Books on voting, the right to vote and gerrymandering

The Right to Vote
Alexander Keyssar
Basic Books, June 2009

Originally published in 2000, The Right to Vote traced the evolution of suffrage from the American Revolution to the end of the 20th century. In this revised and updated edition, Keyssar carries the story forward, from the disputed presidential contest of 2000 through the 2008 campaign and the election of Barack Obama. The Right to Vote is a sweeping reinterpretation of American political history as well as a meditation on the meaning of democracy in contemporary American life.

The Women's Suffrage Movement

Edited by Sally Roesch Wagner
Penguin Classics, March 2019

Comprised of historical texts spanning two centuries, The Women's Suffrage Movement is a comprehensive and singular volume with a distinctive focus on incorporating race, class and gender, and illuminating minority voices. This intersectional anthology features the writings of the most well-known suffragists, such as Elizabeth Cady Stanton and Susan B. Anthony, alongside accounts of those often overlooked because of their race, from Native American women to African American suffragists like Ida B. Wells and the three Forten sisters. The editor and introducer, Sally Roesch Wagner, is a pre-eminent scholar of the diverse backbone of the women's suffrage movement, the founding director of the Matilda Joslyn Gage Foundation, and serves on the New York State Women's Suffrage Commission.

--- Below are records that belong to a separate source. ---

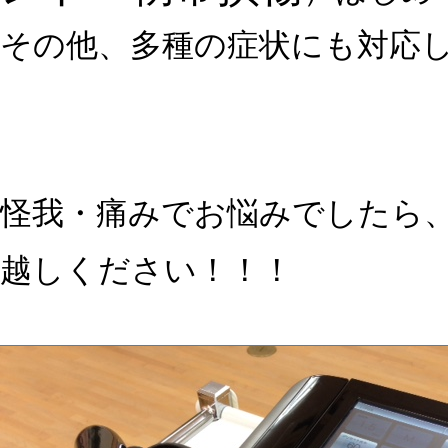
その他、多種の症状にも対応
怪我・痛みでお悩みでしたら
越しください！！！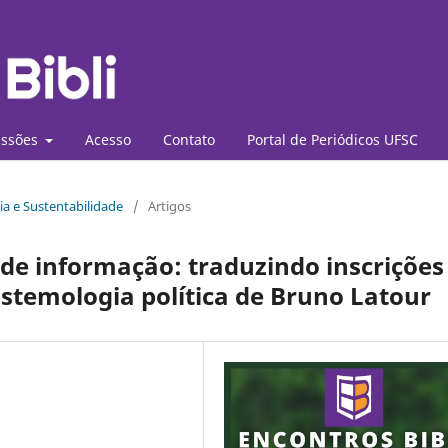
ssões
Acesso
Contato
Portal de Periódicos UFSC
ia e Sustentabilidade
/
Artigos
de informação: traduzindo inscrições
pistemologia política de Bruno Latour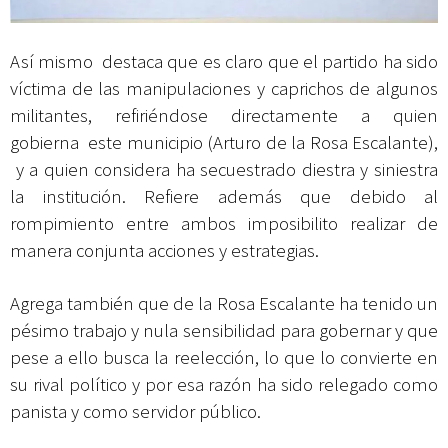
Así mismo destaca que es claro que el partido ha sido
víctima de las manipulaciones y caprichos de algunos
militantes, refiriéndose directamente a quien
gobierna este municipio (Arturo de la Rosa Escalante),
y a quien considera ha secuestrado diestra y siniestra
la institución. Refiere además que debido al
rompimiento entre ambos imposibilito realizar de
manera conjunta acciones y estrategias.
Agrega también que de la Rosa Escalante ha tenido un
pésimo trabajo y nula sensibilidad para gobernar y que
pese a ello busca la reelección, lo que lo convierte en
su rival político y por esa razón ha sido relegado como
panista y como servidor público.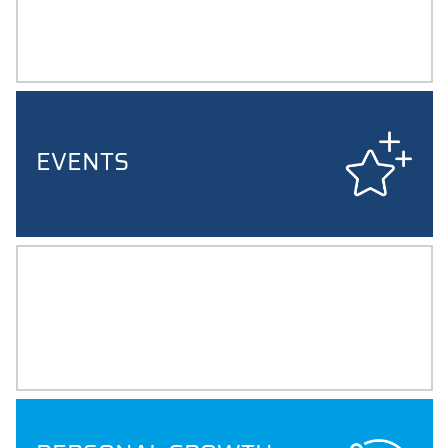
CHAPTER, ROUNDTABLE,
MENTORING,
JOB SHADOWING
EVENTS
ALMA MATER
NEWSLETTER, MAGAZIN UND
WEITERE ANGEBOTE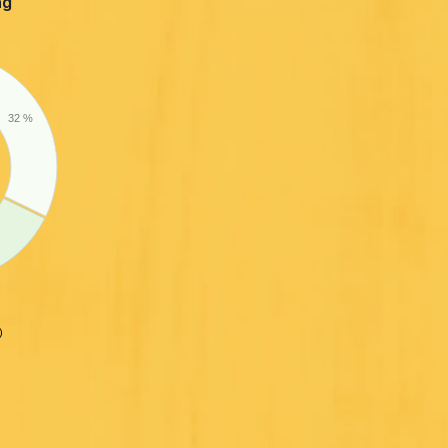
ng
32 %
)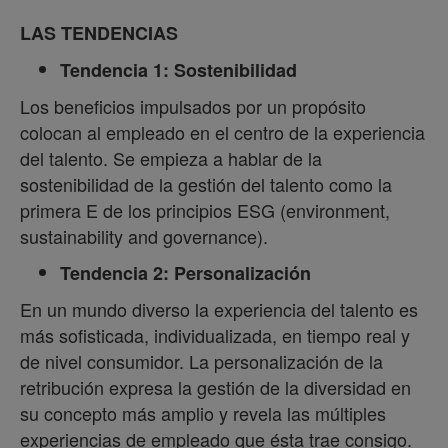
LAS TENDENCIAS
Tendencia 1: Sostenibilidad
Los beneficios impulsados por un propósito
colocan al empleado en el centro de la experiencia
del talento. Se empieza a hablar de la
sostenibilidad de la gestión del talento como la
primera E de los principios ESG (environment,
sustainability and governance).
Tendencia 2: Personalización
En un mundo diverso la experiencia del talento es
más sofisticada, individualizada, en tiempo real y
de nivel consumidor. La personalización de la
retribución expresa la gestión de la diversidad en
su concepto más amplio y revela las múltiples
experiencias de empleado que ésta trae consigo.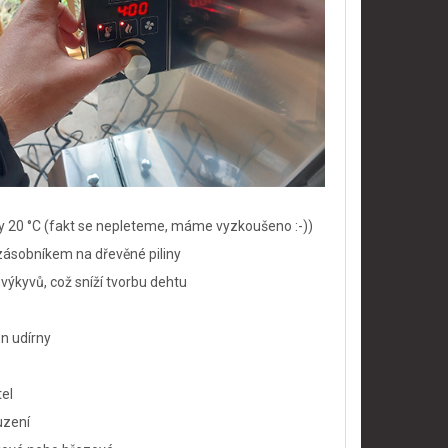
loty 20 °C (fakt se nepleteme, máme vyzkoušeno :-))
 zásobníkem na dřevěné piliny
 výkyvů, což sníží tvorbu dehtu
n udírny
tel
uzení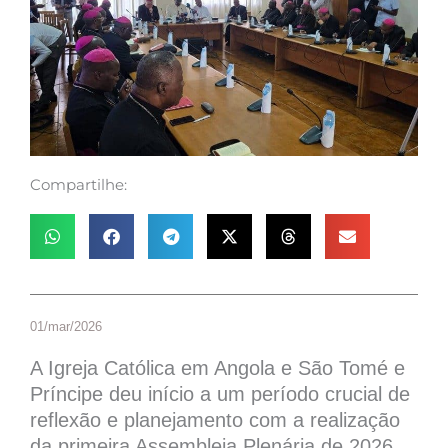
Compartilhe:
01/mar/2026
A Igreja Católica em Angola e São Tomé e
Príncipe deu início a um período crucial de
reflexão e planejamento com a realização
da primeira Assembleia Plenária de 2026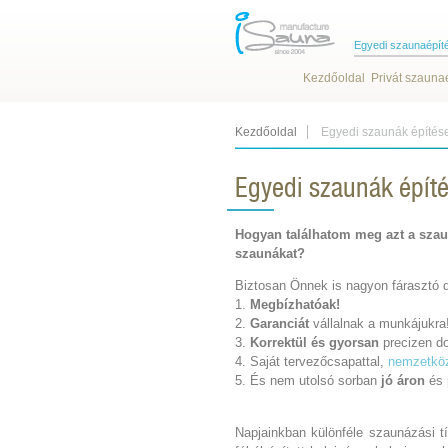
Egyedi szaunaépít
Kezdőoldal
Privát szauna
Kezdőoldal
Egyedi szaunák építése
Egyedi szaunák építé
Hogyan találhatom meg azt a szau
szaunákat?
Biztosan Önnek is nagyon fárasztó d
1.
Megbízhatóak!
2.
Garanciát
vállalnak a munkájukra
3.
Korrektül és gyorsan
precizen d
4. Saját tervezőcsapattal,
nemzetköz
5. És nem utolsó sorban
jó áron
és
Napjainkban különféle szaunázási t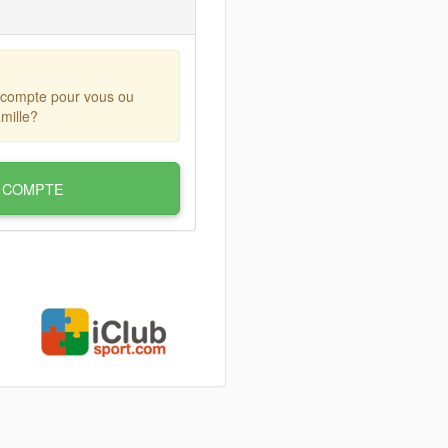
 compte pour vous ou
mille?
 COMPTE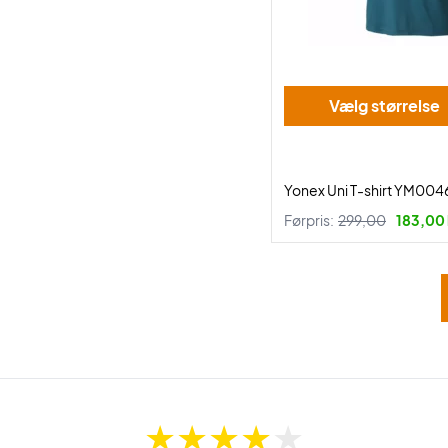
Vælg størrelse
Yonex Uni T-shirt YM004
Førpris:
299,00
183,00 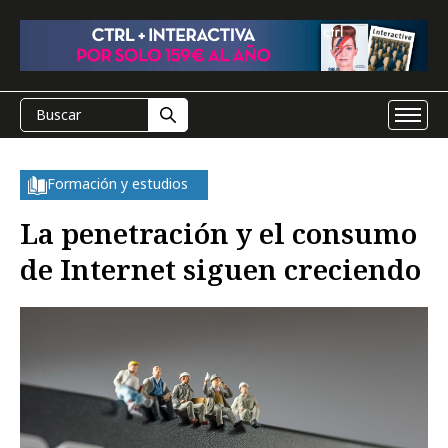
Formación y estudios
La penetración y el consumo
de Internet siguen creciendo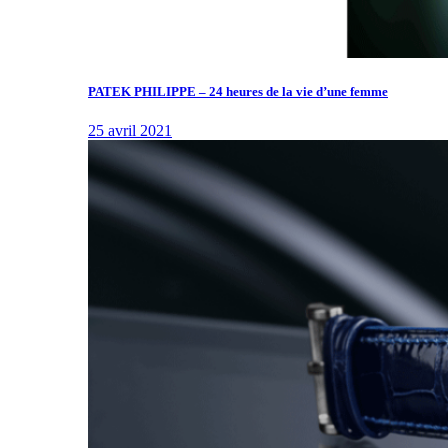
PATEK PHILIPPE – 24 heures de la vie d’une femme
25 avril 2021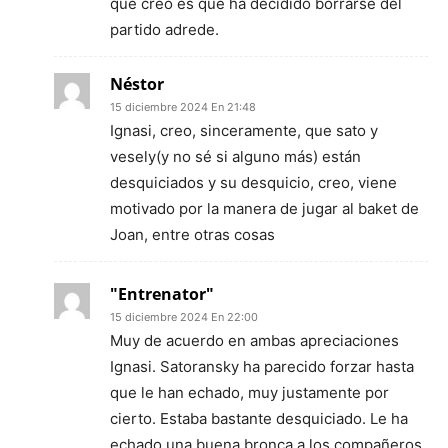
que creo es que ha decidido borrarse del
partido adrede.
Néstor
15 diciembre 2024 En 21:48
Ignasi, creo, sinceramente, que sato y
vesely(y no sé si alguno más) están
desquiciados y su desquicio, creo, viene
motivado por la manera de jugar al baket de
Joan, entre otras cosas
"Entrenator"
15 diciembre 2024 En 22:00
Muy de acuerdo en ambas apreciaciones
Ignasi. Satoransky ha parecido forzar hasta
que le han echado, muy justamente por
cierto. Estaba bastante desquiciado. Le ha
echado una buena bronca a los compañeros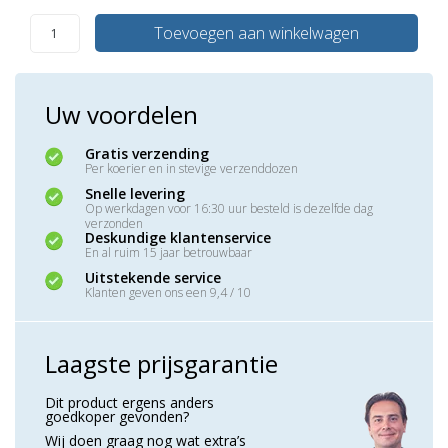
Toevoegen aan winkelwagen
Uw voordelen
Gratis verzending
Per koerier en in stevige verzenddozen
Snelle levering
Op werkdagen voor 16:30 uur besteld is dezelfde dag
verzonden
Deskundige klantenservice
En al ruim 15 jaar betrouwbaar
Uitstekende service
Klanten geven ons een 9,4 / 10
Laagste prijsgarantie
Dit product ergens anders
goedkoper gevonden?
Wij doen graag nog wat extra’s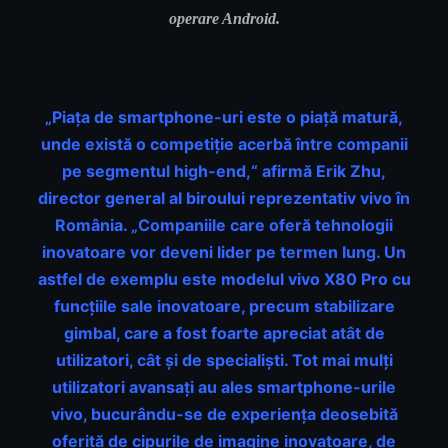
operare Android.
„Piaţa de smartphone-uri este o piaţă matură,
unde există o competiţie acerbă între companii
pe segmentul high-end,“ afirmă Erik Zhu,
director general al biroului reprezentativ vivo în
România. „Companiile care oferă tehnologii
inovatoare vor deveni lider pe termen lung. Un
astfel de exemplu este modelul vivo X80 Pro cu
funcţiile sale inovatoare, precum stabilizare
gimbal, care a fost foarte apreciat atât de
utilizatori, cât şi de specialişti. Tot mai mulţi
utilizatori avansaţi au ales smartphone-urile
vivo, bucurându-se de experienţa deosebită
oferită de cipurile de imagine inovatoare, de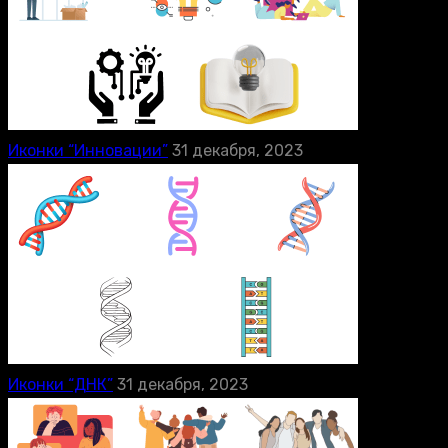
Иконки “Инновации”
31 декабря, 2023
Иконки “ДНК”
31 декабря, 2023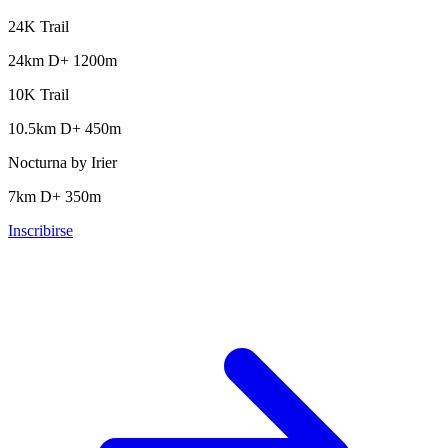
24K Trail
24km
D+ 1200m
10K Trail
10.5km
D+ 450m
Nocturna by Irier
7km
D+ 350m
Inscribirse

Ratf**ked: Why Your Vote Doesn't Count
David Daley
W.W. Norton & Company, June 2016

David Daley's Ratf**ked documents the effort of Republican legislators and political operatives to hack American democracy through an audacious redistricting plan called REDMAP. Since the revolutionary election of Barack Obama, a group of GOP strategists has devised a way to flood state races with a gold rush of dark money, made possible by Citizens United, in order to completely reshape Congress—and our democracy itself.

Remember the Ladies
Angela P. Dodson
Hachette Book Group, May 2017

From the birth of our nation to the recent crushing defeat of the first female presidential candidate, this book highlights women's impact on United States politics and government. It documents the fight for women's right to vote, drawing on historic research, biographies of leaders, and such original sources as photos, line art, charts, graphs, documents, posters, ads, and buttons. It presents this often-forgotten struggle in an accessible, conversational, relevant manner for a wide audience.